Production Services (Stanford)

Staff

Gail Binkley, Mike Cherry, Frank Hallstrom, Ben Hitz, Eurie Hong, Stuart Miyasato, Shuai Weng, Edith Wong.

The SGD group at Stanford is responsible for hosting various production aspects of GO. Included are: Maintenance and hosting of geneontology.org Internet services including CVS, FTP, HTTP, and CVSWEB. This includes hosting of the AmiGO ontology browsing service, regular data loading, export, Wiki and FTP hosting, nightly creation of GODIFF and the old OBO and GO formatted ontology files, plus filtering the gene association files supplied by consortium members. The statistics for the filtered gene association files is also updated nightly. The usage of geneontology.org has been relatively constant since the last report with ~30,000 visits/week. Usage of AmiGO fluctuates between 30,000 - 70,000 hits/week.

Software & Databases

AmiGO

Maintenance and support of the production AmiGO web site continues. Amigo was updated with release 1.5 in April, 2008. AmiGO 1.5 has reduced the number of long running queries that previously swamped the production nodes. A “killing” script was developed to axe long running processes and malformed queries.

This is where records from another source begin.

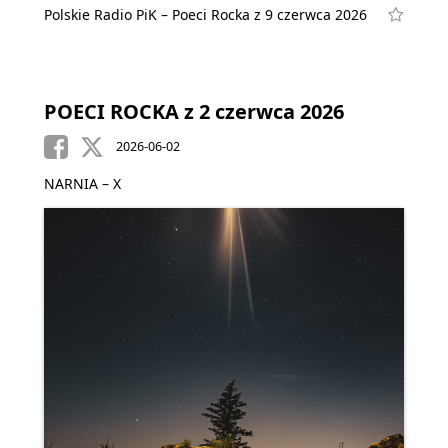
Polskie Radio PiK – Poeci Rocka z 9 czerwca 2026
POECI ROCKA z 2 czerwca 2026
2026-06-02
NARNIA – X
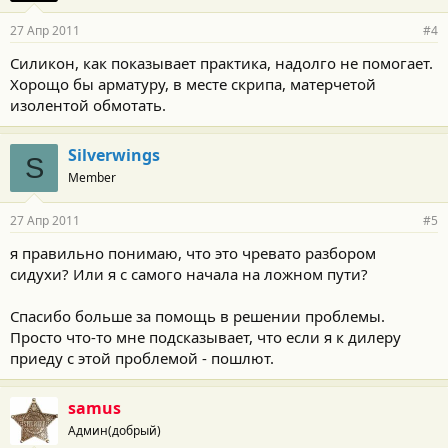
27 Апр 2011
#4
Силикон, как показывает практика, надолго не помогает.
Хорощо бы арматуру, в месте скрипа, матерчетой
изолентой обмотать.
Silverwings
S
Member
27 Апр 2011
#5
я правильно понимаю, что это чревато разбором
сидухи? Или я с самого начала на ложном пути?
Спасибо больше за помощь в решении проблемы.
Просто что-то мне подсказывает, что если я к дилеру
приеду с этой проблемой - пошлют.
samus
Админ(добрый)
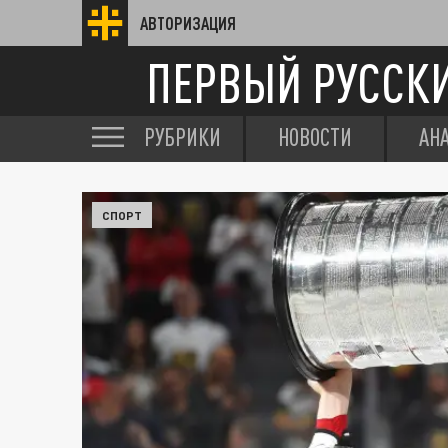
АВТОРИЗАЦИЯ
ПЕРВЫЙ РУССК
РУБРИКИ
НОВОСТИ
АН
СПОРТ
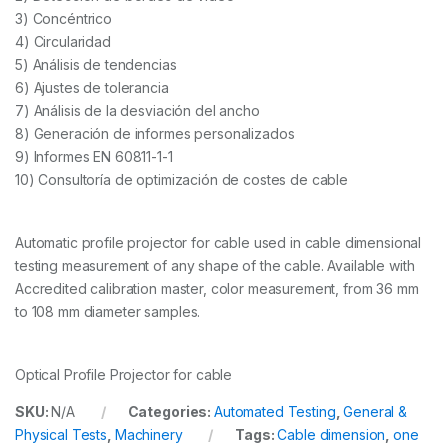
3) Concéntrico
4) Circularidad
5) Análisis de tendencias
6) Ajustes de tolerancia
7) Análisis de la desviación del ancho
8) Generación de informes personalizados
9) Informes EN 60811-1-1
10) Consultoría de optimización de costes de cable
Automatic profile projector for cable used in
cable dimensional
testing
measurement of any shape of the cable. Available with
Accredited calibration master, color measurement, from 36 mm
to 108 mm diameter samples.
Optical Profile Projector for cable
SKU:
N/A
Categories:
Automated Testing
,
General &
Physical Tests
,
Machinery
Tags:
Cable dimension
,
one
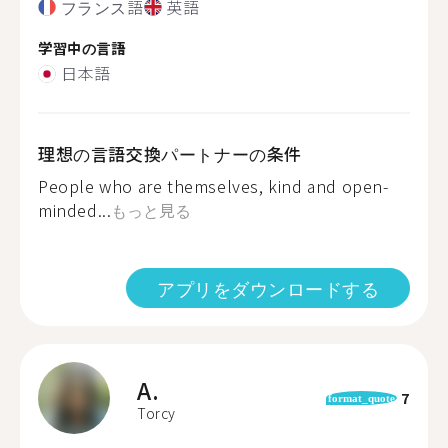
フランス語
英語
学習中の言語
日本語
理想の言語交換パートナーの条件
People who are themselves, kind and open-
minded...
もっと見る
アプリをダウンロードする
A.
7
format_quote
Torcy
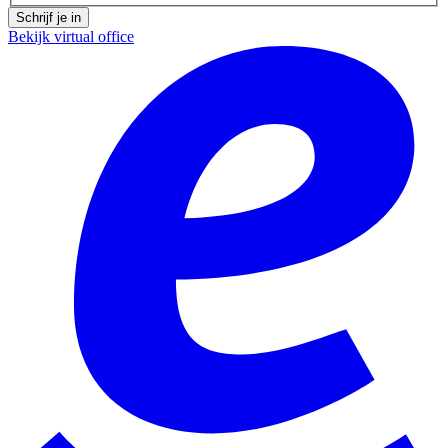
Schrijf je in
Bekijk virtual office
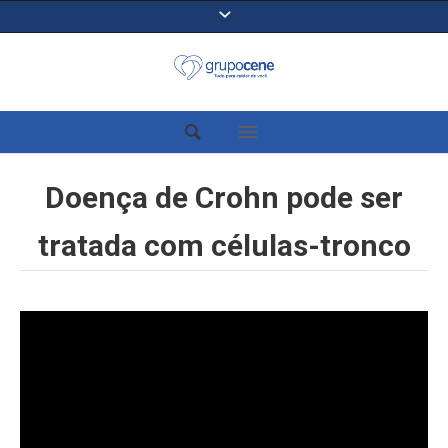
Doença de Crohn pode ser
tratada com células-tronco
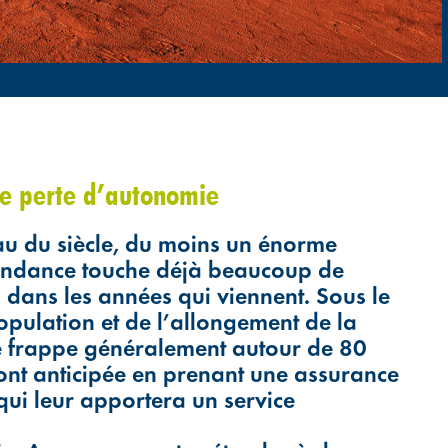
e perte d’autonomie
léau du siècle, du moins un énorme
endance touche déjà beaucoup de
 dans les années qui viennent. Sous le
population et de l’allongement de la
ie frappe généralement autour de 80
ont anticipée en prenant une assurance
qui leur apportera un service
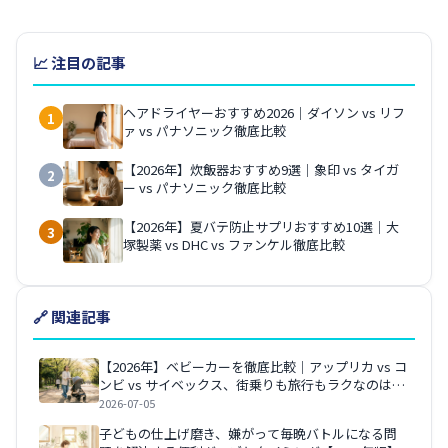
📈 注目の記事
ヘアドライヤーおすすめ2026｜ダイソン vs リフ
1
ァ vs パナソニック徹底比較
【2026年】炊飯器おすすめ9選｜象印 vs タイガ
2
ー vs パナソニック徹底比較
【2026年】夏バテ防止サプリおすすめ10選｜大
3
塚製薬 vs DHC vs ファンケル徹底比較
🔗 関連記事
【2026年】ベビーカーを徹底比較｜アップリカ vs コ
ンビ vs サイベックス、街乗りも旅行もラクなのはど
れ？
2026-07-05
子どもの仕上げ磨き、嫌がって毎晩バトルになる問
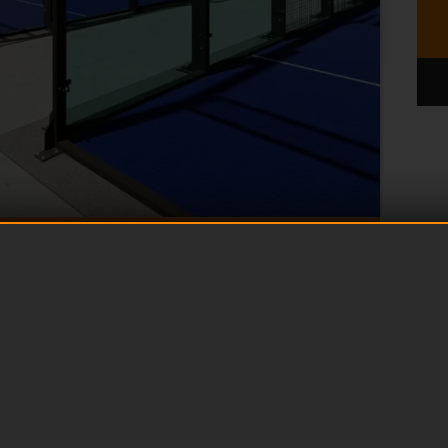
AMPO DA PADEL:
 E COSTI
 del perché convenga
investire
emo come realizzare un campo da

This script is no longer necessary, as of the release of AmiGO 1.5. The new version of AmiGO greatly reduces the unnecessary load on the production nodes in two ways. Firstly, huge SGL queries (greater than 200K characters) are not created by AmiGO. For the past year these huge queries were catch by the “killing” script. Secondly, a bug in mysql caused threads of “Killed” status to not be terminated, thus they would continue to be executed until finished. Some of these huge SQL queries would regularly use >4 hours of CPU time. The only way to reduce the load once these huge queries were started was to shutdown and restart the mysql daemon. This was done whenever several of these Killed threads were detected and the load was greater than 8. We are happy to report the production nodes have not needed mysql to be restarted since AmiGO 1.5 was installed. We continue to support AmiGO on a new development server that allows efficient testing and deployment of the database and software to the two production nodes.

GO Database

The three GO relational databases continue to be built and maintained. After server months of development and testing a new database loading environment has been put into production in March, 2008. Bulk loading for both associations and sequences has been added. The new loader is faster, more importantly it avoids a critical memory error that existed in the old sequence loading code. This previous problem prevented the release of both the January and February GO-FULL builds. Currently, all UniProtKB sequences are loaded into GO-FULL, this should prevent any scaling issues in the future, as the number of annotations is expected to grow faster than the number of sequences in UniProtKB. This is faster than identifying the sequences are used in the gene association files and then scanning the downloaded UniProtKB files to locate and then load this subset of UniProtKB entries.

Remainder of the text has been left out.